Diabetic NOD spleens were crushed and passed through a 70-μm mesh. Red blood cells were lysed in 0.15 m NH₄Cl, and 1.5 × 10⁶ splenocytes/well were plated in 24-well dishes in RPMI supplemented with 60 units/ml mouse IL-2 and 10% heat-inactivated FBS. Splenocytes were stimulated with plate-bound anti-CD3 and exogenous anti-CD28 antibodies (10 and 1 μg/ml, respectively; BD Biosciences) for 3 days as described previously (26). Islets were isolated 2 days later, rested overnight, and cultured with transwell filters in the presence of unstimulated or stimulated splenocytes, with or without 500 nm CEP11004 pretreatment and collected over a time course of 24 h. At each time point, islets were fixed, spun into pellets, and embedded in agarose plugs. Individual plugs from an entire time course were laid out on a grid and processed for paraffin embedding in a single block as described (27).

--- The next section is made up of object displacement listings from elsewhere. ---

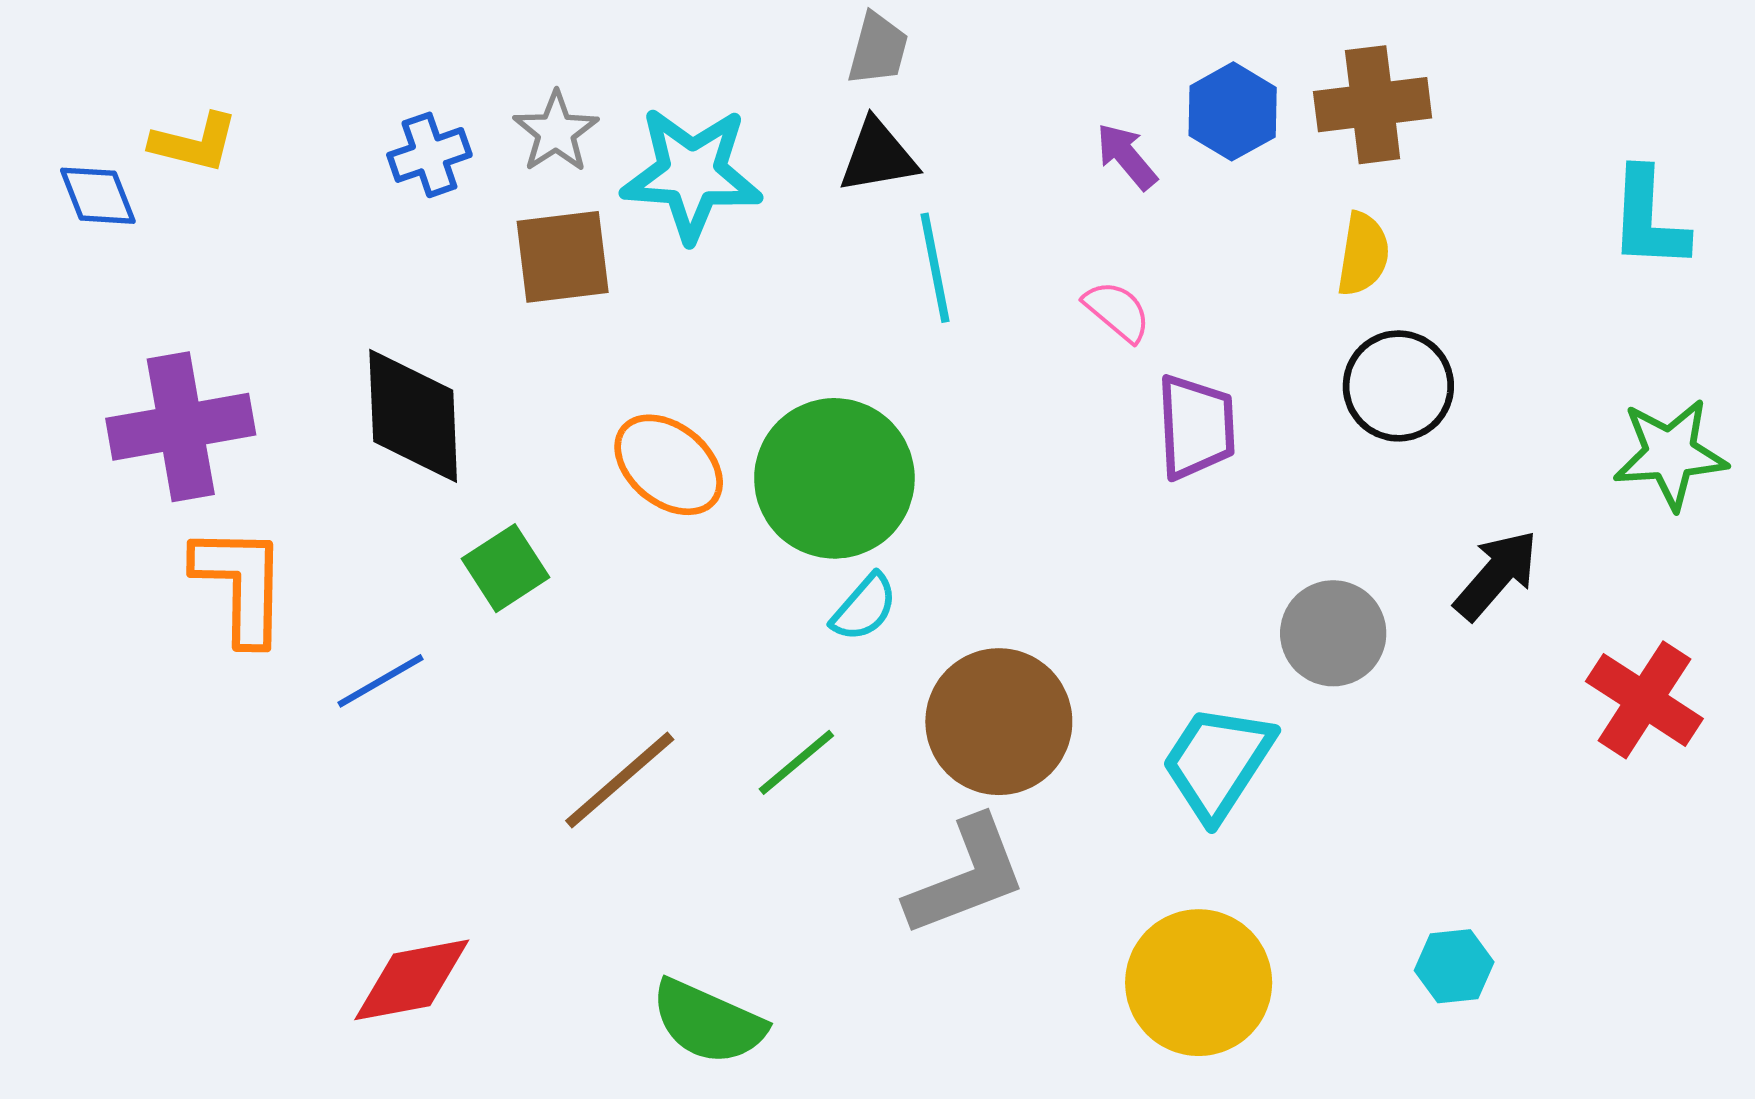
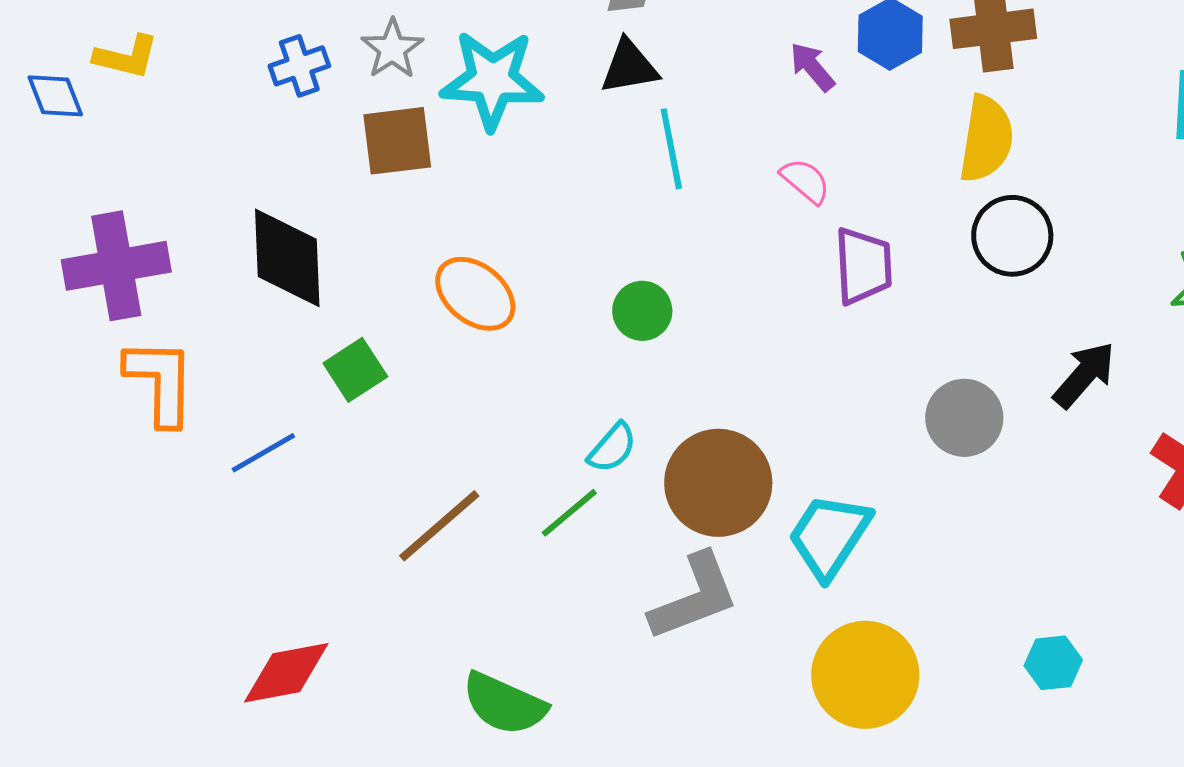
yellow semicircle: (1363, 254) -> (986, 139), size x1.4
green circle: (834, 478) -> (642, 311), moved, size x0.5
cyan semicircle: (864, 607) -> (612, 448), moved
cyan trapezoid: (1218, 762) -> (829, 536), moved

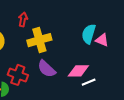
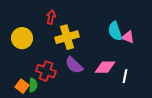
cyan semicircle: (89, 34) -> (115, 31), turned -36
white line: (89, 82) -> (125, 76), moved, turned -56

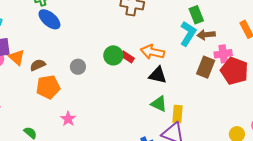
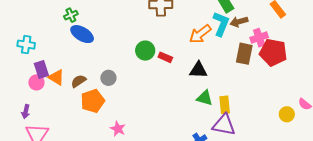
orange arrow: (152, 52) -> (200, 34), moved, turned -40
green circle: (113, 55) -> (145, 51), moved
gray circle: (78, 67) -> (108, 78), moved

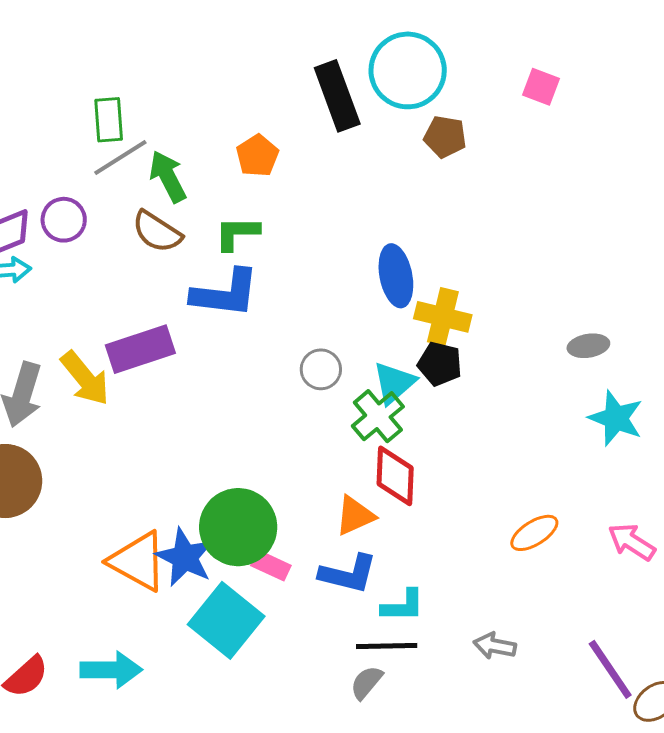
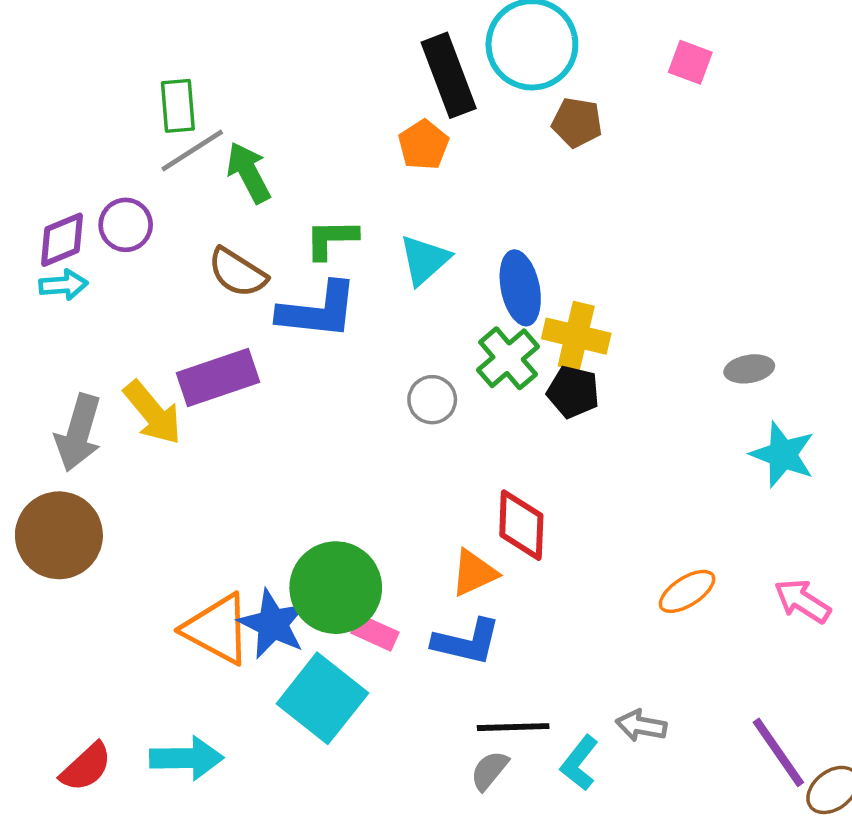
orange pentagon: (257, 156) -> (423, 145), moved
brown semicircle: (157, 232) -> (237, 273), moved
cyan triangle: (394, 383) -> (424, 260), moved
green cross: (378, 416) -> (508, 358), moved
cyan L-shape: (403, 606) -> (579, 763), moved, turned 129

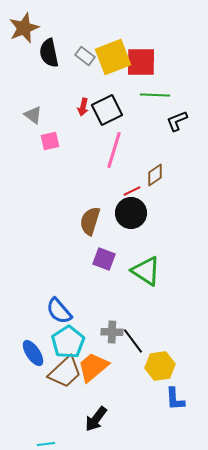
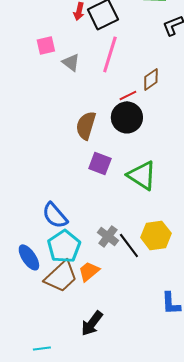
gray triangle: (33, 115) -> (71, 62), moved
gray cross: (112, 332) -> (108, 236), turned 35
yellow hexagon: (160, 366) -> (156, 235), moved
orange trapezoid: (93, 367) -> (89, 271), size x0.7

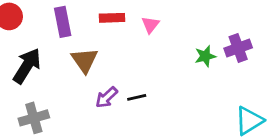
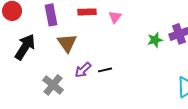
gray cross: (34, 118) -> (53, 85), moved, turned -35

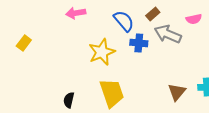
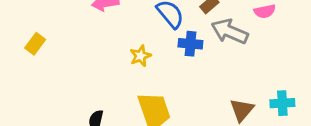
yellow star: (102, 52) -> (140, 56), size x0.6

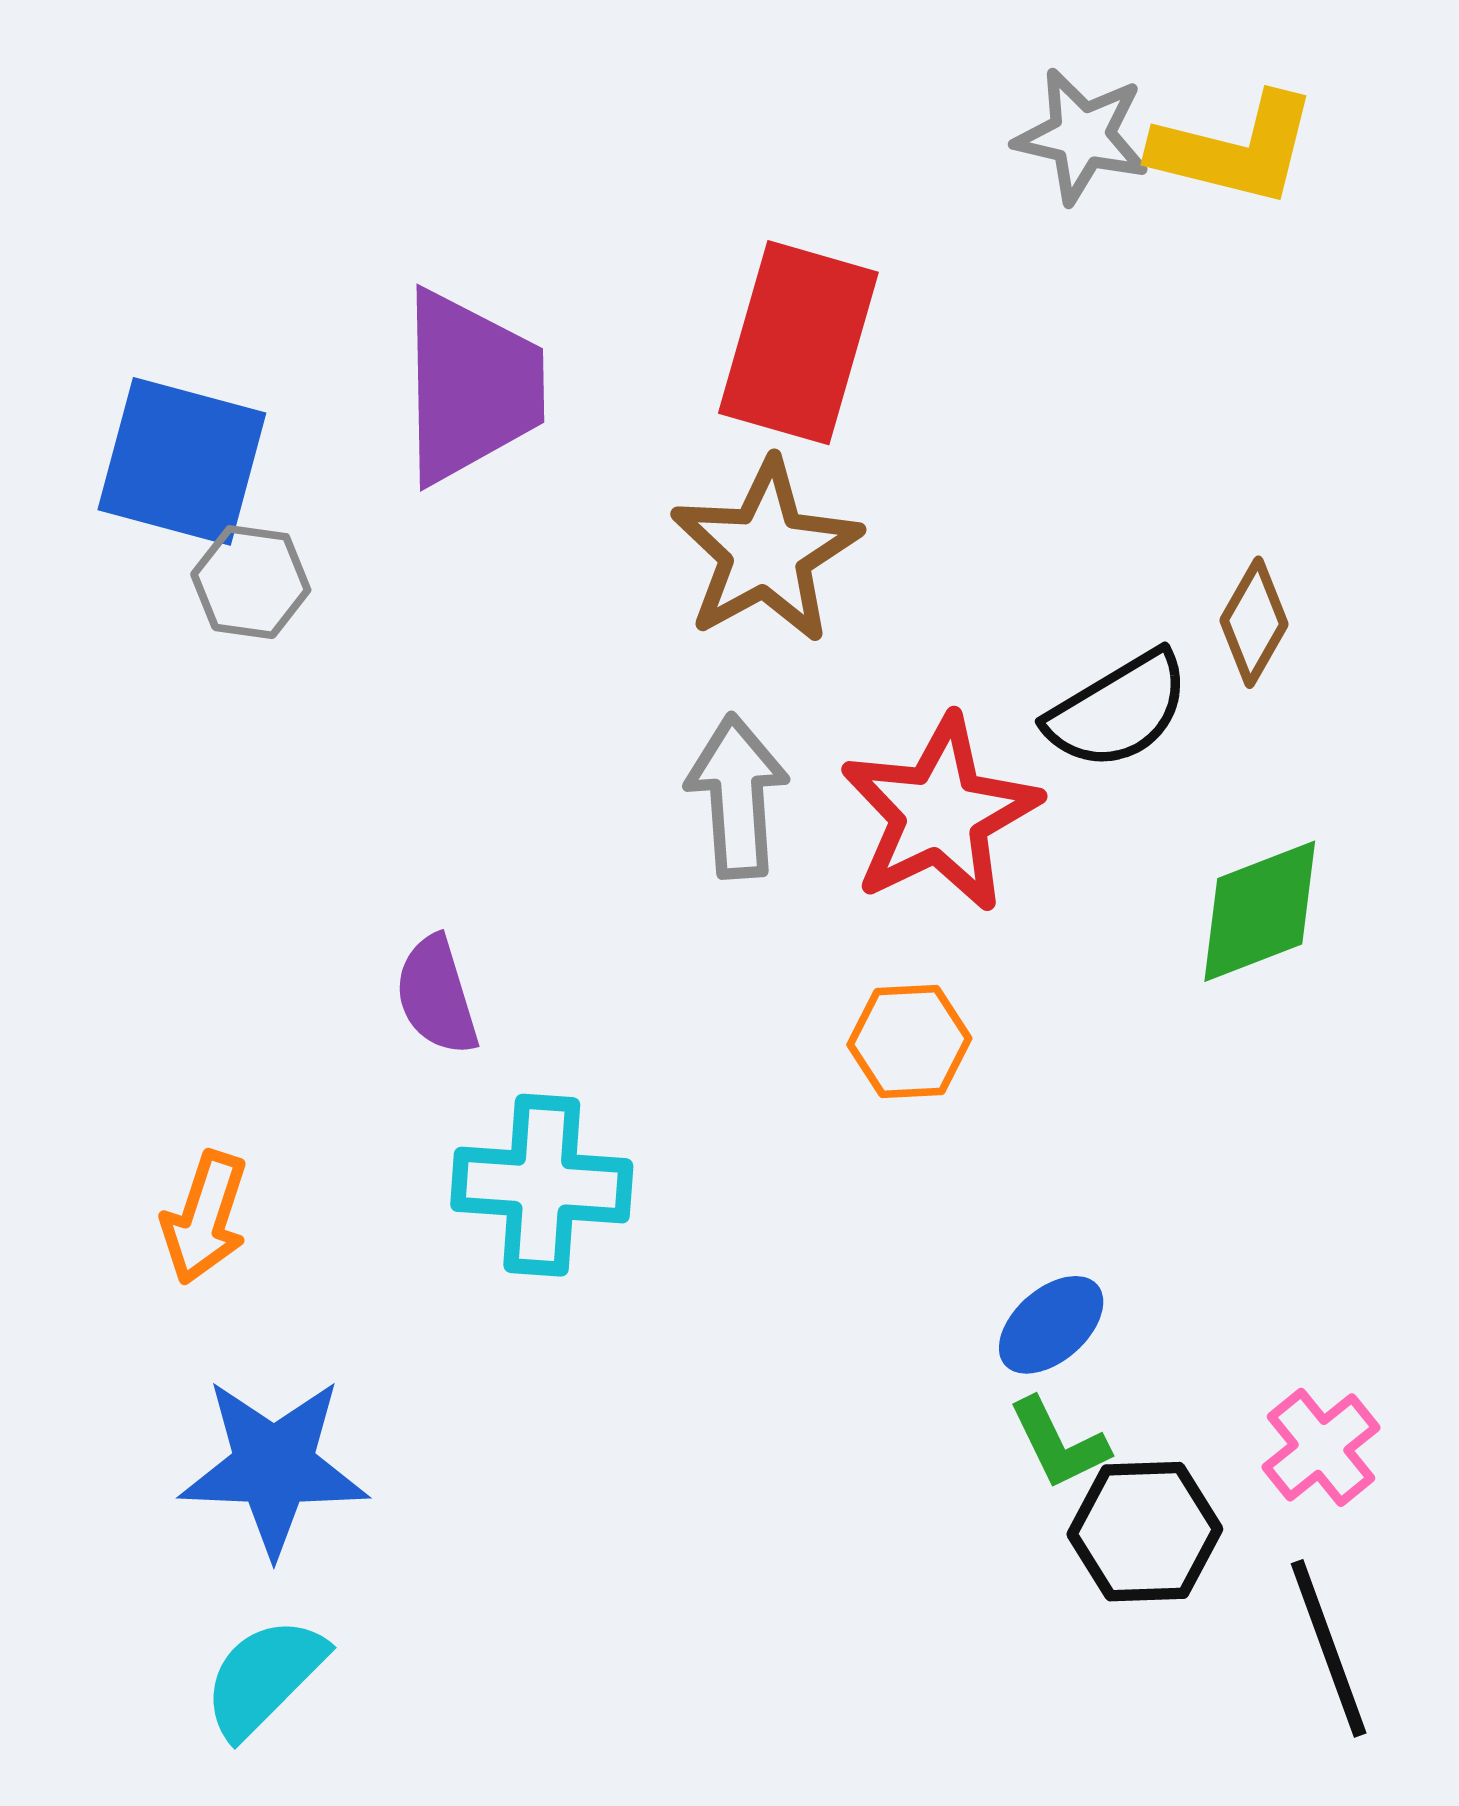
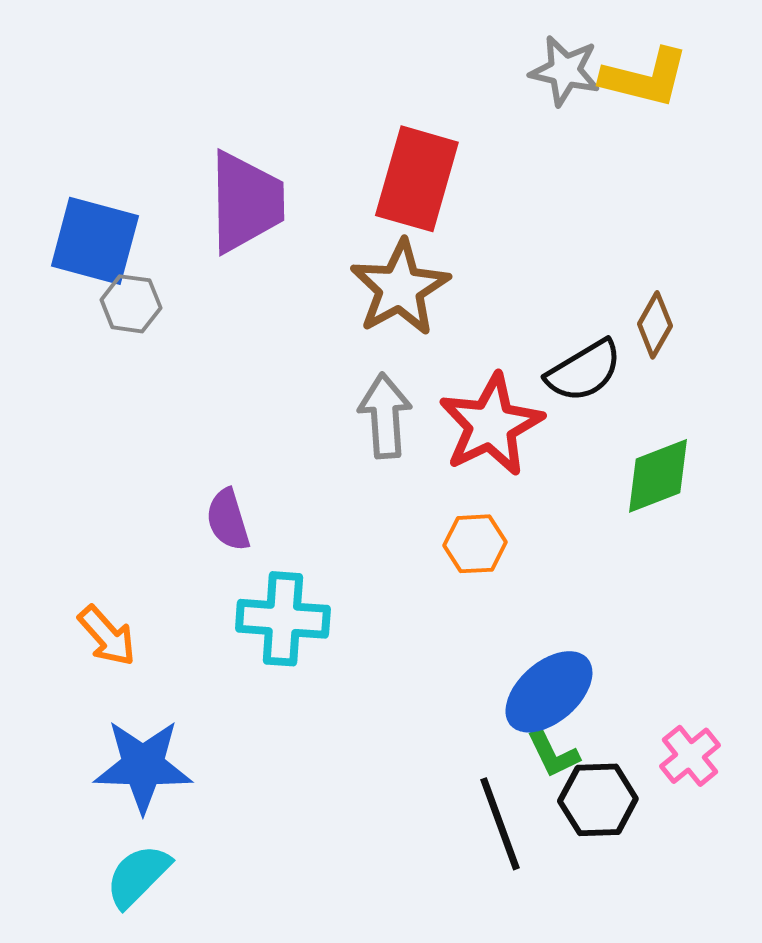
orange arrow: (205, 1218) -> (107, 636), turned -60
blue ellipse: (1051, 1325) -> (549, 692), size x1.6
black line: (1329, 1648) -> (500, 824), moved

Tissue Preparation, Immunohistochemistry, and Immunofluorescence

Isolated islets and pancreata were fixed in Bouins fixative for 30 min and 4 h, respectively, washed in phosphate-buffered saline, postfixed in Z-Fix (Anatech, Battle Hill, MI), processed for paraffin embedding, and immununostained as described previously (20, 27, 28). For staining, slides were pretreated with targeted retrieval solution, high pH (DAKO, Carpinteria, CA), as per the manufacturer's instructions or in 110 mm citrate buffer, pH 6.0, and primary antibodies were revealed using a diaminobenzidine-based detection method employing either an avidin-biotin complex reagent (Vector Laboratories, Burlingame, CA) or the Envision plus horseradish peroxidase system (DAKO). For immunofluorescence, Min6 cells were fixed in 4% paraformaldehye for 5 min and permeabilized with 0.1% Triton X-100, and primary antibodies were visualized with species-specific secondary antibodies conjugated to fluorescent probes.

Human Adult Islets

Human adult islets were provided by the Islet Cell Resource Center Basic Science Human Islet Distribution Program and the Islet Transplant Program (University of Illinois, Chicago, IL). Islets were hand-picked and cultured overnight in CRML supplemented with 10% FBS. Prior to stimulation with cytokines, islets were cultured for at least 8 h in RPMI 1640 supplemented with 10% FBS.

Mouse Islet Isolation

Islets were isolated using a Ficoll gradient as described (29).

TUNEL Assay

Dewaxed sections of the SICC array were pretreated with 10 μg/ml Proteinase K for 30 min at 37 °C, whereas Min6 cells were fixed in 2% paraformaldehyde prior to TUNEL labeling as per the manufacturer's instructions (Roche Applied Science).

Mitochondrial Potential

For confocal microscopy, cells were incubated with JC-1 (2.5 μg/ml) for 15 min at 37 °C following the indicated treatments and examined immediately. For quantification, cells were processed using the Guava MitoPotential kit. Cell populations were gated based on JC-1 fluorescence and quantified using the Guava EasyCyte flow cytometer (Guava Technologies, Hayward, CA).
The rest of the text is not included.